Work instructions:
Reproduce the data below word for word, setting aside any picture it holds.

Stored items
◆ ◆ ◆
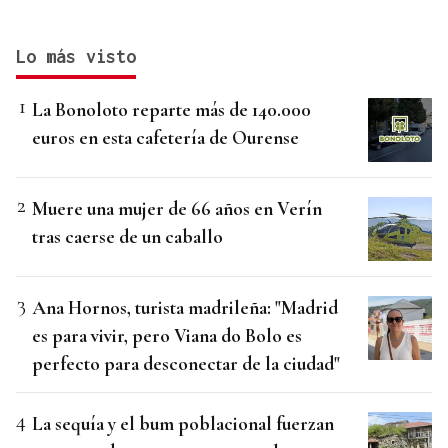
Lo más visto
La Bonoloto reparte más de 140.000
euros en esta cafetería de Ourense
Muere una mujer de 66 años en Verín
tras caerse de un caballo
Ana Hornos, turista madrileña: "Madrid
es para vivir, pero Viana do Bolo es
perfecto para desconectar de la ciudad"
La sequía y el bum poblacional fuerzan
◆ ◆ ◆
Output of the task:
Lo más visto
La Bonoloto reparte más de 140.000
euros en esta cafetería de Ourense
Muere una mujer de 66 años en Verín
tras caerse de un caballo
Ana Hornos, turista madrileña: "Madrid
es para vivir, pero Viana do Bolo es
perfecto para desconectar de la ciudad"
La sequía y el bum poblacional fuerzan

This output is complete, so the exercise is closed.